Cortez glanced at him. “What do you know about ethnology?”
“Are you kidding? I’m Cherokee. Well,” he corrected quietly, “part Cherokee. My father was full-blooded. My mother was white and she got tired of her family making remarks about her little half-breed. She walked out the door when I was three. Dad drank himself to death. I went into the army at seventeen and found myself a home, where a lot of people have mixed blood,” he added coldly.
Cortez studied him silently. “I had a Spanish ancestor somewhere.”
“It doesn’t show,” Drake said flatly. “I imagine you fit in just fine with your people.”
“Your people outnumber us.”
“Which half of my people do you mean?” Drake asked ruefully.
“The Indian half. And even among my people, there are only about nine hundred of us who still speak Comanche,” Cortez said. “The language is almost dead. At least Cherokee is making a comeback.”
“No two people speak it alike,” Drake said. “But I get your point—it’s still a viable language.” He looked at the little boy with soft eyes. “Going to teach him how to speak Comanche?”
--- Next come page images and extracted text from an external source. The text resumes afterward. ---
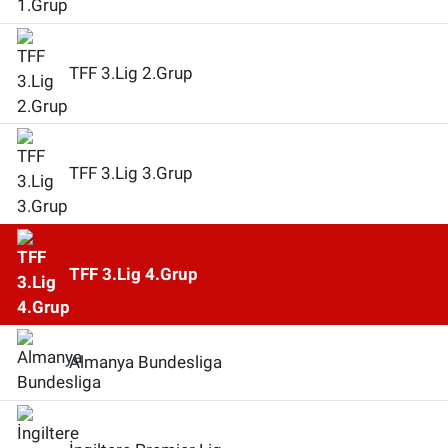
TFF 3.Lig 2.Grup
TFF 3.Lig 3.Grup
TFF 3.Lig 4.Grup
Almanya Bundesliga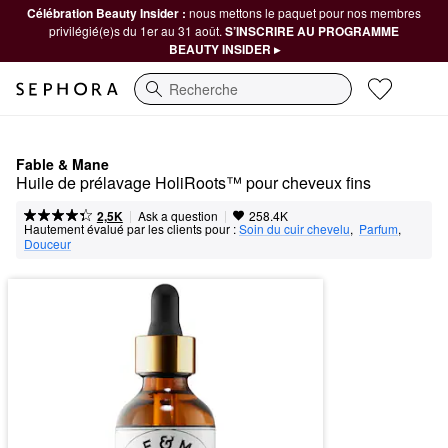
Célébration Beauty Insider :
nous mettons le paquet pour nos membres
privilégié(e)s du 1er au 31 août.
S’INSCRIRE AU PROGRAMME
BEAUTY INSIDER ▸
Recherche
Fable & Mane
Huile de prélavage HoliRoots™ pour cheveux fins
|
|
Ask a question
2,5K
258.4K
Hautement évalué par les clients pour :
Soin du cuir chevelu
,  
Parfum
,  
Douceur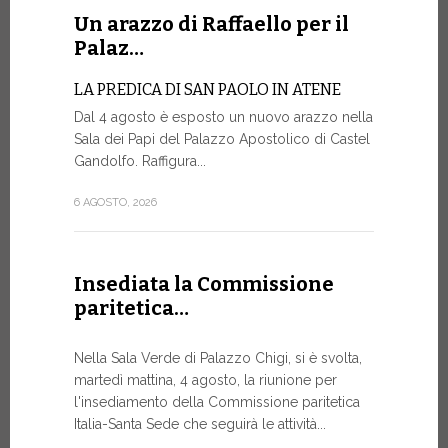
Un arazzo di Raffaello per il
La Farm
Palaz…
sito w
LA PREDICA DI SAN PAOLO IN ATENE
La Farmacia
Dal 4 agosto è esposto un nuovo arazzo nella
web www.fa
Sala dei Papi del Palazzo Apostolico di Castel
rinnovato, 
Gandolfo. Raffigura...
di restylin
un’esperien
6 AGOSTO, 2026
17 LUGLIO, 20
Insediata la Commissione
paritetica…
Siglato
Govern
Nella Sala Verde di Palazzo Chigi, si è svolta,
ASSISTEN
martedì mattina, 4 agosto, la riunione per
E AI MIS
l'insediamento della Commissione paritetica
Un progetto
Italia-Santa Sede che seguirà le attività...
finalizzato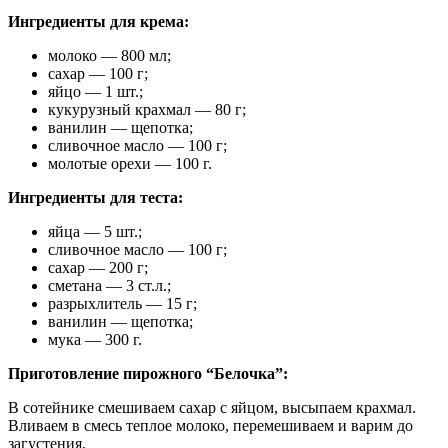
Ингредиенты для крема:
молоко — 800 мл;
сахар — 100 г;
яйцо — 1 шт.;
кукурузный крахмал — 80 г;
ванилин — щепотка;
сливочное масло — 100 г;
молотые орехи — 100 г.
Ингредиенты для теста:
яйца — 5 шт.;
сливочное масло — 100 г;
сахар — 200 г;
сметана — 3 ст.л.;
разрыхлитель — 15 г;
ванилин — щепотка;
мука — 300 г.
Приготовление пирожного “Белочка”:
В сотейнике смешиваем сахар с яйцом, высыпаем крахмал.
Вливаем в смесь теплое молоко, перемешиваем и варим до
загустения.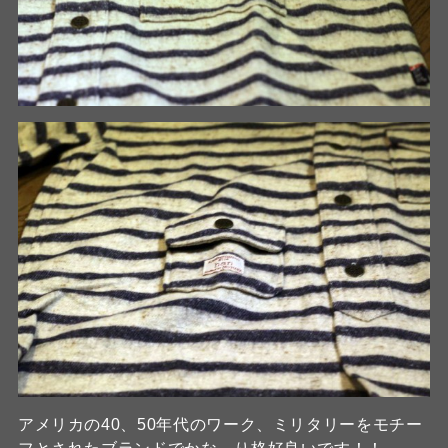
アメリカの40、50年代のワーク、ミリタリーをモチー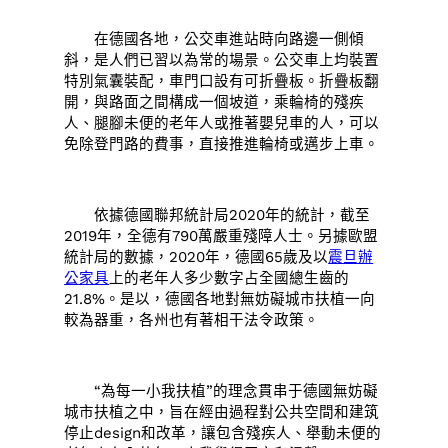
在德國各地，公交車進站時向路邊一側傾
斜，是人們已習以為常的場景。公交車上均裝置
特別氣囊裝配，車門口設有可折疊板。折疊板翻
開，與路面之間構成一個坡道，乘輪椅的殘疾
人、腿腳未便的老年人或推著嬰兒車的人，可以
免除登門路的費事，直接推進輪椅或邁步上車。
依據德國聯邦統計局2020年的統計，截至
2019年，全德有790萬嚴重殘障人士。另據歐盟
統計局的數據，2020年，德國65歲及以
震旦辦
公家具
上的老年人多少數字占全國總生齒的
21.8%。是以，德國各地對無妨礙城市扶植一向
較為器重，各州也有著相干法令政策。
“為每一小我扶植”的理念貫串于德國無妨礙
城市扶植之中，旨在經由過程對公共空間和建筑
停止design和改革，讓包含殘疾人、舉動未便的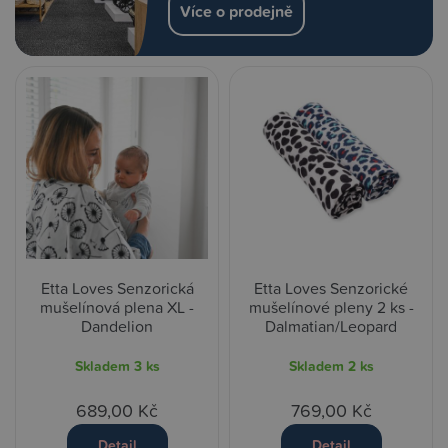
Více o prodejně
Etta Loves Senzorická
Etta Loves Senzorické
mušelínová plena XL -
mušelínové pleny 2 ks -
Dandelion
Dalmatian/Leopard
Skladem
3 ks
Skladem
2 ks
689,00 Kč
769,00 Kč
Detail
Detail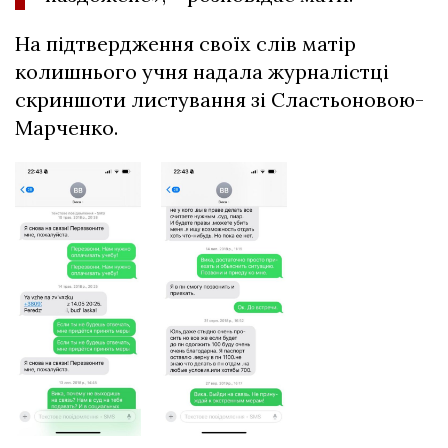
На підтвердження своїх слів матір
колишнього учня надала журналістці
скриншоти листування зі Сластьоновою-
Марченко.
Cortez nodded. His eyes narrowed thoughtfully as he studied Drake. “But he’ll have your problem. His mother is white.”
Drake was looking at the sleeping child intensely. “Does she live with your people?”
Cortez’s eyes flashed. He averted them. “She…died a month after Joseph was born,” he said reluctantly.
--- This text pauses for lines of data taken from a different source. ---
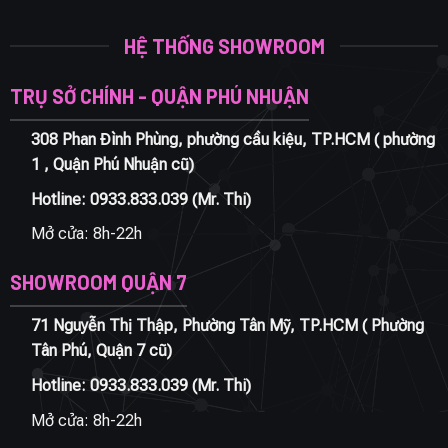
HỆ THỐNG SHOWROOM
TRỤ SỞ CHÍNH - QUẬN PHÚ NHUẬN
308 Phan Đình Phùng, phường cầu kiệu, TP.HCM ( phường
1 , Quận Phú Nhuận cũ)
Hotline:
0933.833.039
(Mr. Thi)
Mở cửa: 8h-22h
SHOWROOM QUẬN 7
71 Nguyễn Thị Thập, Phường Tân Mỹ, TP.HCM ( Phường
Tân Phú, Quận 7 cũ)
Hotline:
0933.833.039
(Mr. Thi)
Mở cửa: 8h-22h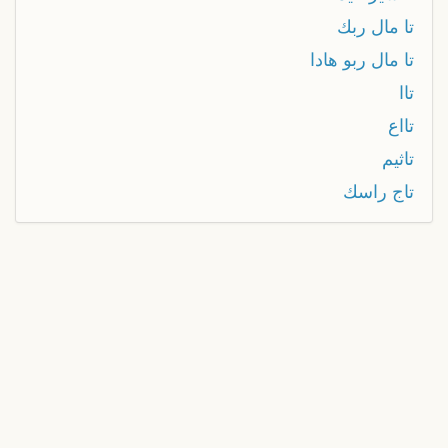
تا مال ربك
تا مال ربو هادا
تاا
تااع
تاثيم
تاج راسك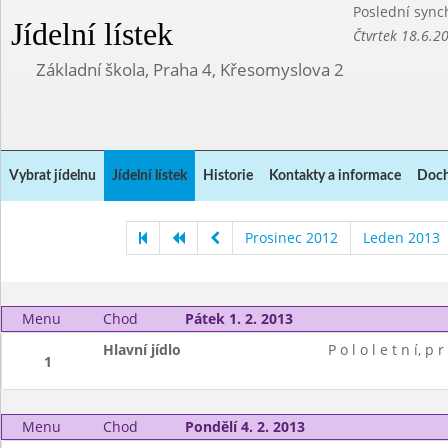
Poslední sync
Jídelní lístek
Čtvrtek 18.6.2
Základní škola, Praha 4, Křesomyslova 2
Vybrat jídelnu
Jídelní lístek
Historie
Kontakty a informace
Doch
Prosinec 2012
Leden 2013
Menu
Chod
Pátek 1. 2. 2013
Hlavní jídlo
P o l o l e t n í, p r
1
Menu
Chod
Pondělí 4. 2. 2013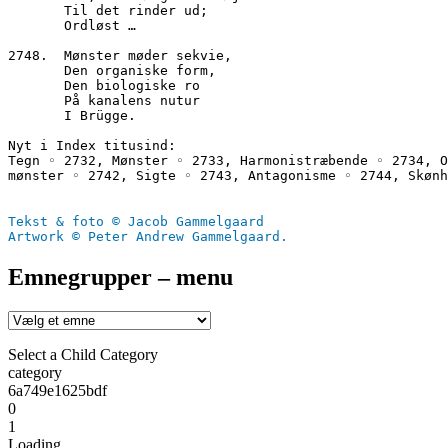
       Til det rinder ud;
       Ordløst …
2748.  Mønster møder sekvie,
       Den organiske form,
       Den biologiske ro
       På kanalens nutur
       I Brügge.
Nyt i Index titusind:
Tegn ◦ 2732, Mønster ◦ 2733, Harmonistræbende ◦ 2734, O
mønster ◦ 2742, Sigte ◦ 2743, Antagonisme ◦ 2744, Skønh
Tekst & foto © Jacob Gammelgaard
Artwork © Peter Andrew Gammelgaard.
Emnegrupper – menu
Select a Child Category
category
6a749e1625bdf
0
1
Loading....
“Sorry,” Drake said at once.
“It wasn’t that sort of marriage,” the older man said coldly. “I appreciate the notes. Did Phoebe tell you to give them to me?”
“She said they might be useful to the FBI,” Drake hedged.
Cortez’s big hand absently smoothed the sleeping child’s back. He stared ahead of him without seeing anything. “She lives in a dangerous place, so far out of town.”
“I’ve got the guys doing extra patrols,” Drake said. “She knows how to shoot. I think if her life depended on it, she would use it to protect herself.”
“She’d shoot to wound an attacker and she’d be dead in seconds,” he said flatly.
“You’re full of cheer,” Drake said with faint sarcasm.
Those coal-black eyes pierced his face. “Why did he call her?” he asked abruptly. “Why not go to the state authorities or local law enforcement…why Phoebe?”
Drake frowned. “Well…I don’t know.”
Cortez lifted the sheet of paper again and studied it. His eyes narrowed. “He mentioned a daughter.”
“That’s about as much as we know about this John Doe,” Drake said grimly. “His fingerprints aren’t on file in any database. That’s the first thing we checked..”
“I know. Our investigator ran them last night,” Cortez told him. “We drew a blank as well, and I won’t tell you how our criminalist convinced the lab to leapfrog over other pending cases to do ours.”
“The anthropologist was of Cherokee descent,” Drake reminded him. “That means he might have relatives on the Rez…”
“That’s an assumption. The larger part of your nation is in Oklahoma,” Cortez interrupted.
Drake stopped speaking with his mouth still open. “That’s right!”
“I live in Oklahoma,” Cortez murmured absently. “So we’re left with two questions. What the hell was he doing here, and where did he come from? Maybe he has a car, but in another state.”
“That’s a lead I’ll check out as soon as I get back to work. I’ll go see the tribal council, too,” Drake told him. “Maybe he’s got relatives in one of our clans. If so, the same clan in Oklahoma would know him, if he’s from there.”